Mort de George Floyd : Derek Chauvin, un policier au passé sulfureux

L’ex-policier de Minneapolis, directement impliqué dans la mort de George Floyd, cet Afro-Américain asphyxié lors de son arrestation le 25 mai, aurait fait l’objet de 18 plaintes, quasiment toutes classées.

ELL5EEVBYFFKIUFCOVG4EDWBHQDerek Chauvin a été inculpé vendredi 29 mai de «meurtre au 3e degré» (homicide involontaire) et «d’acte cruel et dangereux ayant causé la mort». REUTERS

Un lit scellé au sol et un oreiller cousu au lit. Dans la cellule où Derek Chauvin est enfermé à l’isolement, dans l’aile de la prison de Saint-Paul (Minnesota) réservée aux « détenus médiatiques », rien ne doit pouvoir aider un prisonnier à mettre fin à ses jours. Aucune tendance suicidaire n’aurait été détectée chez l’ex-policier de Minneapolis directement impliqué dans la mort de George Floyd. Mais les autorités ne veulent pas prendre le moindre risque. Comme l’a révélé le site américain TMZ, l’homme de 44 ans fait l’objet d’une surveillance non-stop avec un contrôle toutes les 15 minutes.

Les minutes, justement. Elles risquent de peser lourd dans l’avenir judiciaire de Derek Chauvin, licencié le 26 mai et inculpé vendredi 29 mai de « meurtre au 3e degré » (homicide involontaire) et « d’acte cruel et dangereux ayant causé la mort » (passibles d’un maximum de 35 ans de prison). Selon un décompte précis effectué par plusieurs médias américains, le policier aux dix-neuf années de service à Minneapolis serait resté pendant 8 minutes et 46 secondes le genou sur le cou de Georges Floyd. Une éternité, dont, élément accablant, 2 minutes et 53 secondes à maintenir cette position après les derniers paroles prononcées par l’Afro-Américain de 46 ans, se plaignant de ne pas pouvoir respirer.

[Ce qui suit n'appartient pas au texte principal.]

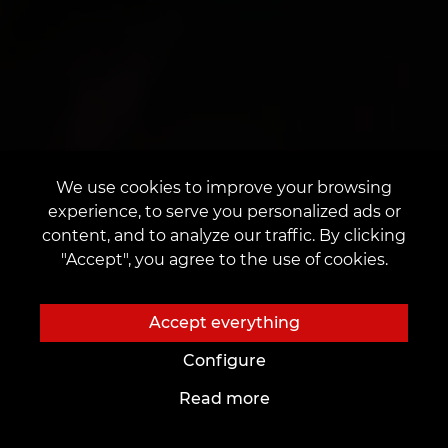
We use cookies to improve your browsing
experience, to serve you personalized ads or
content, and to analyze our traffic. By clicking
"Accept", you agree to the use of cookies.
Accept everything
Configure
Read more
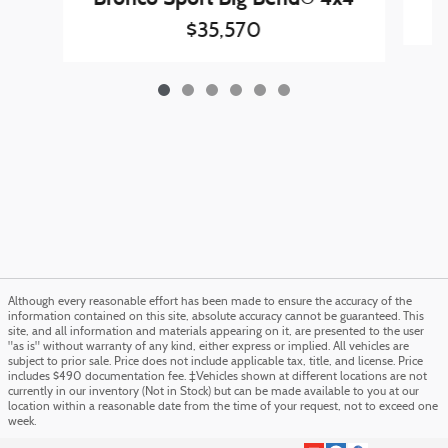
$35,570
Although every reasonable effort has been made to ensure the accuracy of the
information contained on this site, absolute accuracy cannot be guaranteed. This
site, and all information and materials appearing on it, are presented to the user
"as is" without warranty of any kind, either express or implied. All vehicles are
subject to prior sale. Price does not include applicable tax, title, and license. Price
includes $490 documentation fee. ‡Vehicles shown at different locations are not
currently in our inventory (Not in Stock) but can be made available to you at our
location within a reasonable date from the time of your request, not to exceed one
week.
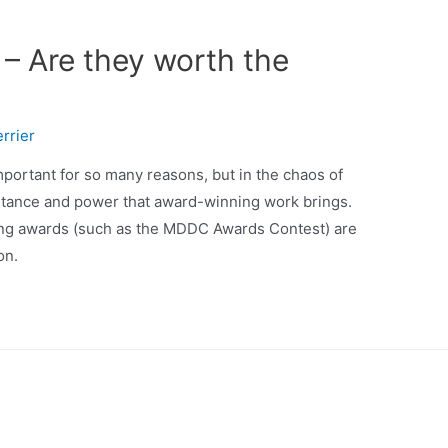
– Are they worth the
rrier
mportant for so many reasons, but in the chaos of
rtance and power that award-winning work brings.
ng awards (such as the MDDC Awards Contest) are
on.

Impliqué dans trois fusillades

Si les premiers éléments de l’autopsie qui ont filtré mettent en avant des problèmes de santé sous-jacents de la victime, le geste du policier semble bien à l’origine du décès. Retenir un suspect ainsi est « intrinsèquement dangereux ». L’enquête ne fait que commencer, mais le passé de l’ancien flic resurgit. Selon CNN, Derek Chauvin a fait l’objet de 18 plaintes. Seize ont été classées, deux ont abouti à de simples lettres de réprimande.

Le policier déchu a été impliqué dans trois fusillades. En 2006, il faisait partie des six agents liés à la mort d’un homme de 42 ans, abattu après avoir – selon les agents – tiré au fusil de chasse sur eux, dont Chauvin. Deux ans plus tard, ce dernier a blessé par balle un suspect lors d’une intervention pour violence domestique. Un comportement qui lui a valu une médaille de bravoure. Enfin, courant 2011, un jeune homme de 23 ans a été blessé pendant une course-poursuite avec une patrouille, dont Derek Chauvin. Son travail de flic, qu’il ait été trouble ou récompensé, va être passé au crible.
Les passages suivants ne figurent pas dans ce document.